Billy Corgan offers a free look into new Smashing Pumpkins project
The band currently fronted by Billy Corgan, and the one still operating under the Smashing Pumpkins brand, despite featuring no other original member but Corgan, will release its first of 44 free singles tonight at midnight. "I am one of many more to come," Corgan sings throughout the slow-build rocker "A Song for a Son," the initial glimpse of his Web-focused "Teargaden by Kaleidyscope" project.
The roll-out of "Teargarden by Kaleidyscope" will be done in stages. Each song will be released for free on the act's website, and they will also be issued on EP. There will be four 11-song CDs, which a press release specifies will be "highly limited," although specific details as to how they will be made available have not yet been unveiled.
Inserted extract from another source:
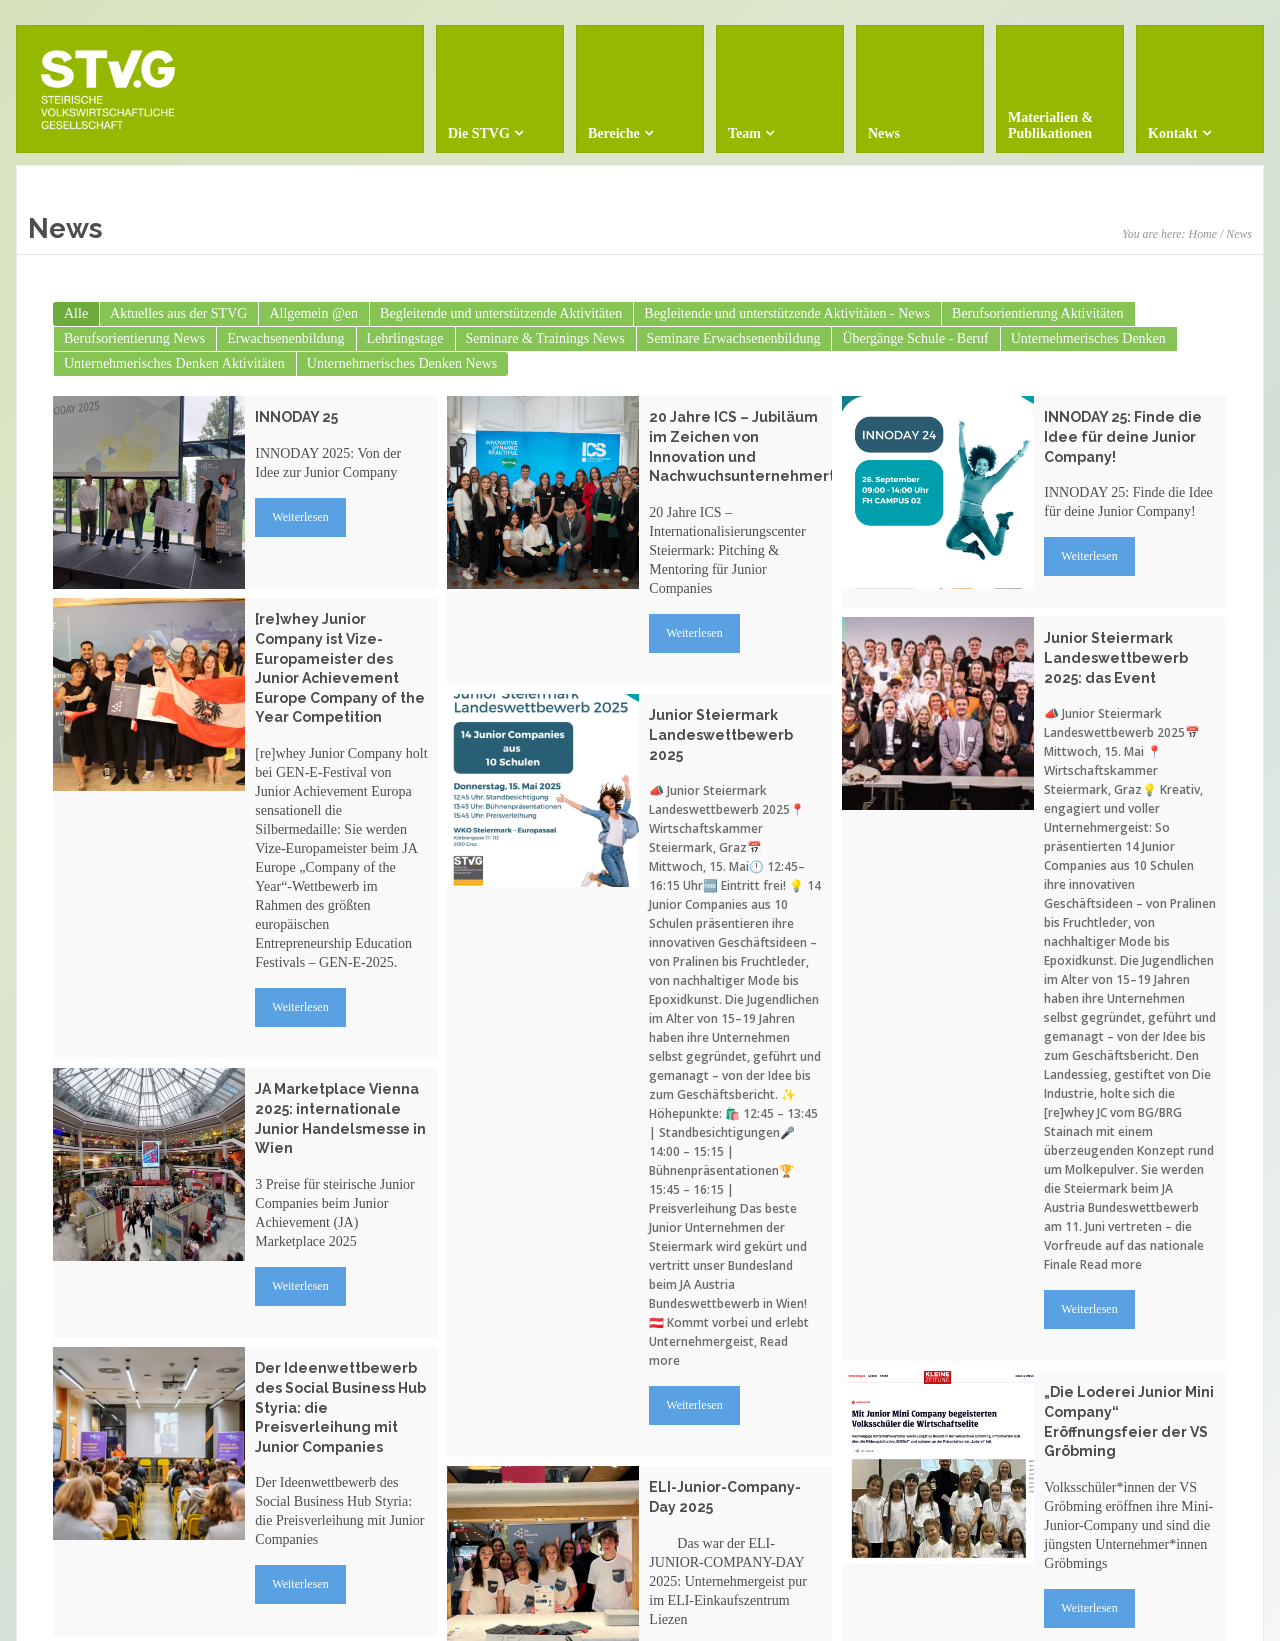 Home (1203, 234)
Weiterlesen (300, 517)
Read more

"Each song will be made available absolutely for free, to anyone anywhere," Corgan is quoted as saying in a statement. "There will be no strings attached. Free will mean free, which means you won’t have to sign up for anything, give an e-mail address, or jump through a hoop. You will be able to go and take the song or songs as you wish, as many times as you wish.”
As far as the sound of a "A Song for Son," which is currently streaming on Spinner, it's an old-fashioned, lighter-in-the-air hard-rock ballad, complete with multiple guitar solos and vague, fantastical classic rock lyrics. "This is a song for a sailor," Corgan wails over a prog rock-style finish with ornate, vintage-sounding keyboard. "A son I never had, he sailed without a map."
The Pumpkin describes the project as being "based on ‘The Fool’s Journey.’ As signified in the progress of the tarot, the intention is to approach the work by breaking down the journey of life into four phases as made by different characters depicted in major arcana cards: the Child, the Fool, the Skeptic and the Mystic.”
Corgan sounded as if he were still tinkering with the ways to get the magic in the hands of fans. The release hints at alternate takes being released online. "The EPs will be more like mini box sets rather than your normal CD single. We may also offer other variations for sale -- say, for example, a digital single with a demo version of a song.”